Ken Courter, Acting Chief, FOIA/Privacy Act Unit at the Department of Justice who, after I encountered six unproductive months searching for the Report, steered me in the direction of the Archives.
Martha Wagner Murphy, Chief Special Access and FOIA Staff at the National Archives and Records Administration (NARA) who, without complaint, tolerated my many e-mail follow-ups.
Marilyn Sargent, the tough-as-nails (as she should be) Chief Deputy Clerk, U.S. Court of Appeals, D.C. Circuit.
Robert Reed, Archivist Extraordinaire at NARA who was constantly tested by my many questions and searches. “Thanks, Rob!”
Mary Harkenrider, co-counsel on the Report, a let’s-get-it-right attorney and ethicist; and finally…
Jo Ann Harris, who, even in retirement, allowed me into her world in September, 2011 just a crack, but a year later, we began to talk.

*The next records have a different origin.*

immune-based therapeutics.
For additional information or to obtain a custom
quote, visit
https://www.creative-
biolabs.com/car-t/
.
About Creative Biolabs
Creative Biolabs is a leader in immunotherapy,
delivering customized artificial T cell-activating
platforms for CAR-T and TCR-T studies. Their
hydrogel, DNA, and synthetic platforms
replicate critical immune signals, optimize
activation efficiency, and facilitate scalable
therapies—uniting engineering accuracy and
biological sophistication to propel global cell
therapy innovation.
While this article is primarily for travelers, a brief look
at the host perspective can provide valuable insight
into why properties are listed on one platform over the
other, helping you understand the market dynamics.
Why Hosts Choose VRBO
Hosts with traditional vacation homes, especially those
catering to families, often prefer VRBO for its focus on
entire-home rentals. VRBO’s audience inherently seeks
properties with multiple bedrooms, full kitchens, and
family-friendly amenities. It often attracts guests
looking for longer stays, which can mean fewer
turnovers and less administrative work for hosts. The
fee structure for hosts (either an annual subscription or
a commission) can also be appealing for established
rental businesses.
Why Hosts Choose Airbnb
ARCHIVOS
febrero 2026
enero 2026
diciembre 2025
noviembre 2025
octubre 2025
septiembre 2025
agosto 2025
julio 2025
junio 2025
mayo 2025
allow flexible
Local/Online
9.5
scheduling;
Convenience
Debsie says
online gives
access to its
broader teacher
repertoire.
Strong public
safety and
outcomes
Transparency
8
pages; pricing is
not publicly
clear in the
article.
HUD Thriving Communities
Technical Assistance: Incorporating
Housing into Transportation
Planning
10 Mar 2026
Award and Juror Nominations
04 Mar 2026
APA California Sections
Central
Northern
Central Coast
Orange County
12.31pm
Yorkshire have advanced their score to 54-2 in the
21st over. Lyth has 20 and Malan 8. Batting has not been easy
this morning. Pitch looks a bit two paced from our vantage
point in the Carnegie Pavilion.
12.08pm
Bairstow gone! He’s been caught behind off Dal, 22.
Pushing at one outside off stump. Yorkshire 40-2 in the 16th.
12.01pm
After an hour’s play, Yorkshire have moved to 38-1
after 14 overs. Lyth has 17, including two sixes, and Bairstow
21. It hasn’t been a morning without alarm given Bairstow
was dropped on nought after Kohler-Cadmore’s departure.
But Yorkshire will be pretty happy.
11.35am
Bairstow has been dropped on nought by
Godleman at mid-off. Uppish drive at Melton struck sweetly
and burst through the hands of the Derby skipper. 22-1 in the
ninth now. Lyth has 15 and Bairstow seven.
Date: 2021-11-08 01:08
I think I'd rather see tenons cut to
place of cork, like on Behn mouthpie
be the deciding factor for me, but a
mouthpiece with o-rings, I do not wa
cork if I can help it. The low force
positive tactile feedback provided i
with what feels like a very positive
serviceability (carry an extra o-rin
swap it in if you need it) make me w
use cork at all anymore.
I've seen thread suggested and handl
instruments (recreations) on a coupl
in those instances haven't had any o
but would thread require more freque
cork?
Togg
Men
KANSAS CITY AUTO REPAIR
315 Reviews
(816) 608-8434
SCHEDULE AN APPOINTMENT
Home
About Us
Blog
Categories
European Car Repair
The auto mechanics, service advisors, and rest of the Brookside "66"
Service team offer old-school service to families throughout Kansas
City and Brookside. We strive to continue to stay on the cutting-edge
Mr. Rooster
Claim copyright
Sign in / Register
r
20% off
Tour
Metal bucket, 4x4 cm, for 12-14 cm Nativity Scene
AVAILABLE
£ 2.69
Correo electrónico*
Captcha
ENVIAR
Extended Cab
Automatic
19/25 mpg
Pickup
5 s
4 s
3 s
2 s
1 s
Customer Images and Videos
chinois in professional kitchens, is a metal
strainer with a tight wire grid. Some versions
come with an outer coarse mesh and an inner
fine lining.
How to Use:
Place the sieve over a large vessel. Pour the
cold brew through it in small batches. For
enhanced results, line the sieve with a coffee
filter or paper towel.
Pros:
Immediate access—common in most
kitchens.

While she maintained a personal copy of her files, NEVER once, did she ever share any of those files. It was only AFTER I received copies from the Archives (along with verification from the archivist) that she would then comment on the material. Her integrity and tenacity in sticking to her standards and sticking by me made a difficult process much easier: many phone calls, many questions, and she answered them all to the best of her ability. She and Harkenrider are the Gold Standard of what a Justice attorney should be.